Charlie nasce il 4 agosto del 2016, dopo sole otto settimane è risultato affetto da deplezione del DNA mitocondriale, malattia gravissima che porta al deperimento dei muscoli. Charlie era, di fatto, un malato terminale. La famiglia naturalmente non poteva accettare una situazione del genere (chi lo farebbe?) e iniziarono a cercare cure; scoprirono una ricerca del 2014 della Columbia University in cui si parla di possibilità nel campo delle malattie mitocondriali (seppur unicamente testate su topi).

Non volevano perdere tempo ed iniziarono una serie di cause infinite, ognuna con la richiesta di trasferire il piccolo Charlie in America. Ad andare contro la scelta dei genitori furono prima di tutto i medici del neonato, e poi, a quasi sette mesi, dopo che Charlie venne colpito da una encefalopatia, anche i medici americani concordarono nell'impossibilità del trasferimento.

L'8 giugno scorso l'ospedale ha vinto la causa, nonostante i continui ricorsi, in particolare quello alla corte di Strasburgo.

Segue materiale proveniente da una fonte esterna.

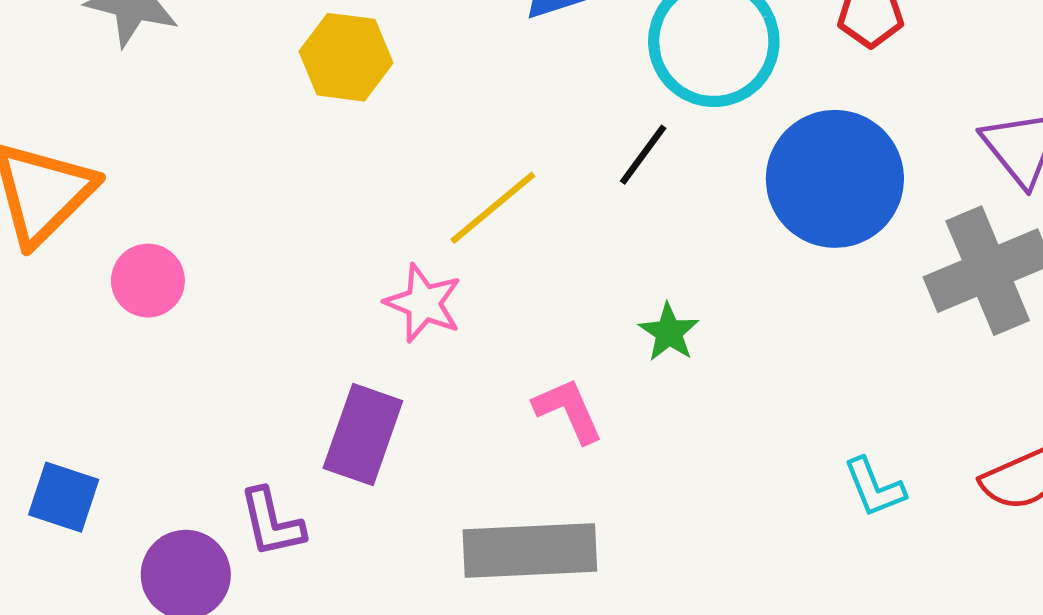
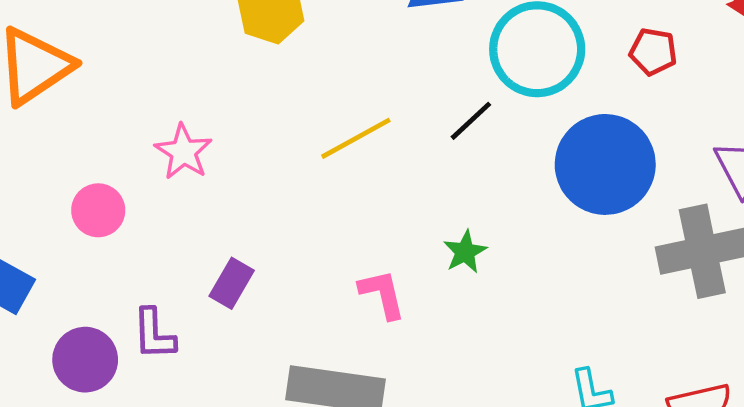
pink circle: (148, 281) -> (98, 210), moved
pink star: (423, 303) -> (183, 152), moved
purple rectangle: (363, 434) -> (232, 283), size x0.7

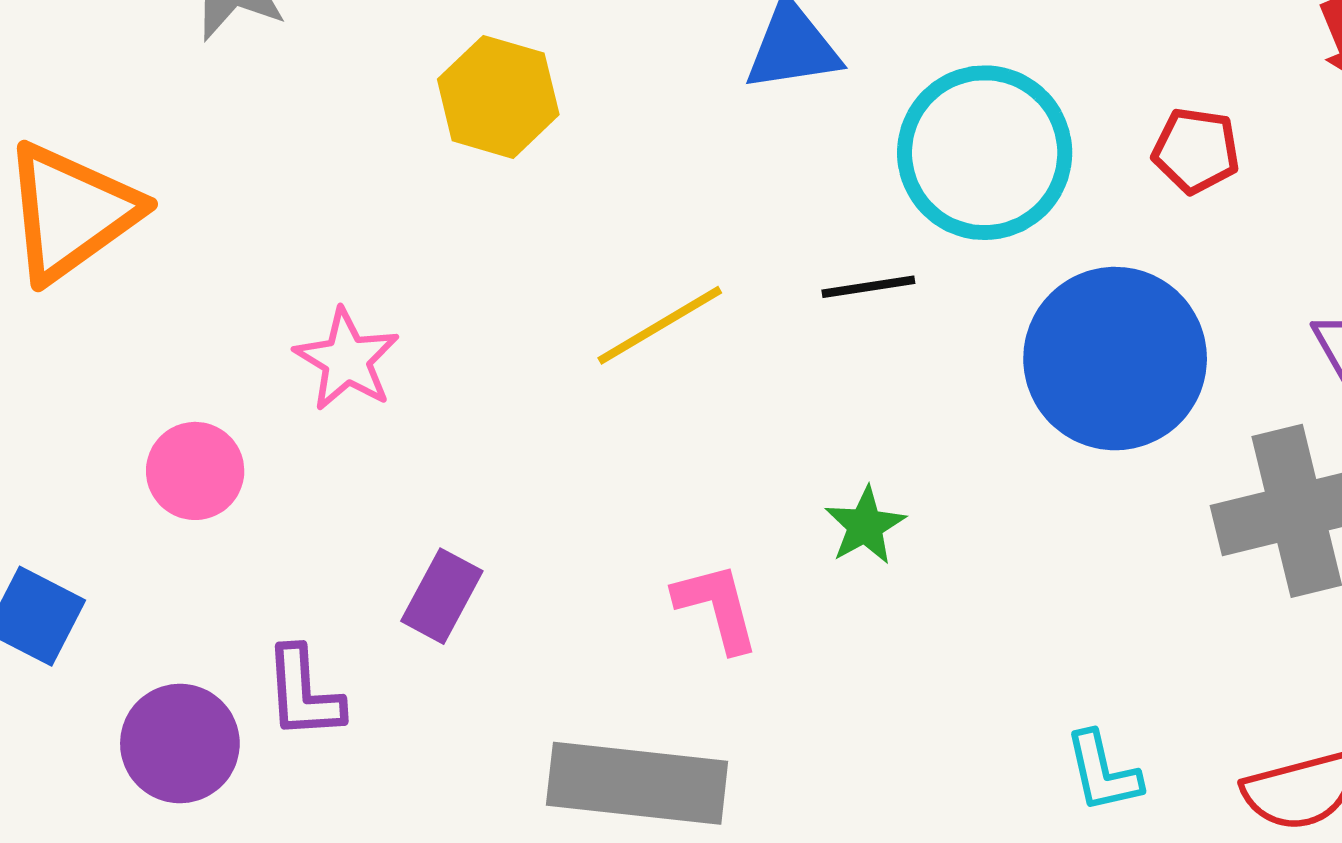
black line: (471, 121) -> (868, 287), turned 36

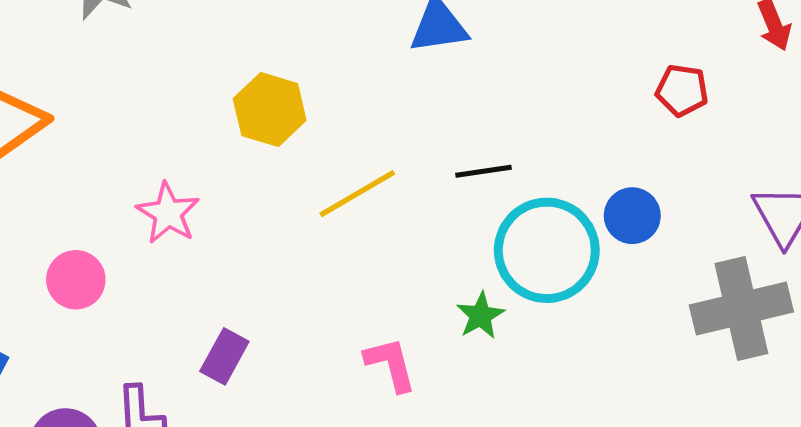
yellow hexagon: (498, 97) -> (270, 110), moved
cyan circle: (985, 153) -> (547, 250), moved
blue circle: (1115, 359) -> (632, 216), size x0.5

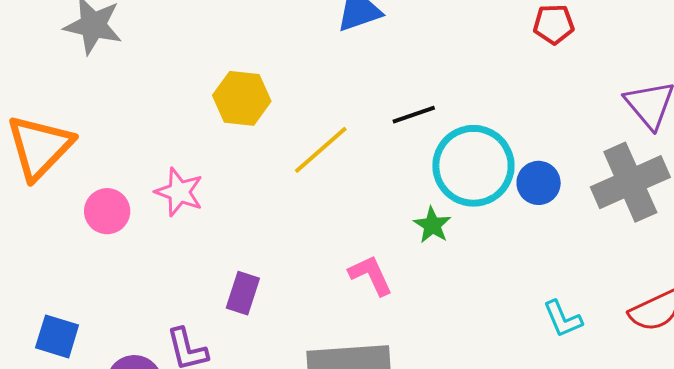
blue circle: (632, 216) -> (539, 183), moved
pink circle: (76, 280) -> (107, 211), moved

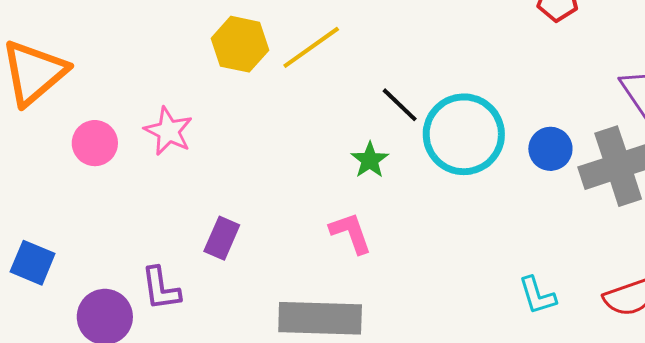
black line: (414, 115) -> (400, 105), moved, turned 57
yellow line: (321, 150) -> (311, 47), moved
blue circle: (539, 183) -> (550, 149), moved
green star: (432, 225) -> (370, 160), moved

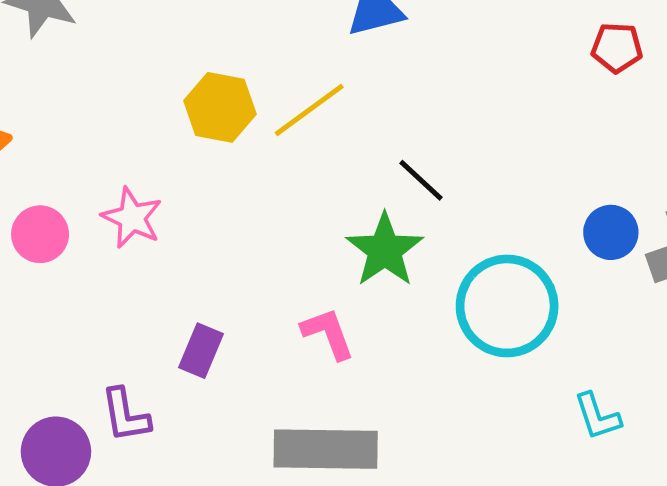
cyan circle: (464, 134) -> (507, 306), moved
green star: (370, 160) -> (385, 250), size x1.6
pink L-shape: (351, 233) -> (328, 334), moved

Non sembrava, a detta dei medici, possibile nemmeno trasferire il bimbo a casa, poiché gli avrebbe procurato sofferenze troppo grandi che si sarebbero aggiunte alle esistenti.

Charlie è morto ieri 28 Luglio, in un 'hospice' per malati terminali.

La storia del piccolo Charlie ha fatto molto discutere, si sono rimessi sul piatto tutti gli argomenti della bioetica, e naturalmente in prima linea abbiamo trovato i difensori della 'vita sacra'. Eppure non sembra siano stati così pro-vita quando a morire fu la piccola Sofia, di soli due anni, a causa di una legge in parlamento - sostenuta fortemente dal comitato di bioetica - che impedì l'ampliamento delle cure compassionevoli e dei quelle con staminali.

La 'vita sacra' è di certo un concetto profondamente radicato nella nostra cultura (dice Croce, fondamentalmente cristiana), ma forse è ora di iniziare a riflettere su un aspetto fortemente sostenuto da uno dei filosofi contemporanei più influenti al mondo, Jurgen Habermas. La vita va considerata non in una prospettiva di sacralità, ma più di qualità; la vita non può essere 'sacra', ma deve invece essere 'buona'.

Cosa vuol dire questo? Vuol dire ragionare sul benessere della persona, senza dare risposte di natura escatologica e più generalmente teologica alla cosa.

La buona morte deve essere garantita a chiunque

Monsignor Vincenzo Paglia, presidente della Pontificia Accademia per la Vita, dice: "Questa vicenda ci spinge a promuovere una cultura dell'accompagnamento' e 'dire tre grandi no: quello all'eutanasia, all'abbandono e all'accanimento terapeutico' a favore di 'grandi sì' come l'accompagnamento, il progresso della scienza e il sì alla terapia del dolore'. Ma cosa sarebbe la richiesta dei genitori, presa dall'esterno e con razionalità, se non 'accanimento terapeutico'? E cosa sarebbe l'appoggio della Chiesa, nonostante 'accompagni' i genitori nella loro battaglia, se non l'abbandono del neonato alla propria sofferenza?

Si pensava infatti che, nonostante le evidenti deficienze motorie e psichiche, Charlie potesse provare dolore.

A che pro prolungare la sofferenza? Interrogarci sul concetto di vita potrebbe dar adito a moltissime polemiche, eppure è un impegno che dobbiamo prendere. Charlie ha smesso di soffrire e nonostante chiunque sia vicino a quei poveri genitori, non possiamo dimenticarci che la sofferenza, fisica quantomeno, è del tutto individuale e il primo a rimetterci sarebbe stato ancora il bimbo.

Per quanto possiamo essere devoti a qualunque causa, alla fine di tutto ci rimane la vita e questa non può mai essere spremuta inutilmente se a soffrirne sarà il soggetto di tanto accanimento. Pensiamo alla vita come buona e lasciamo che Charlie resti un grande esempio, l'esempio di un essere umano salvato da un inutile dolore!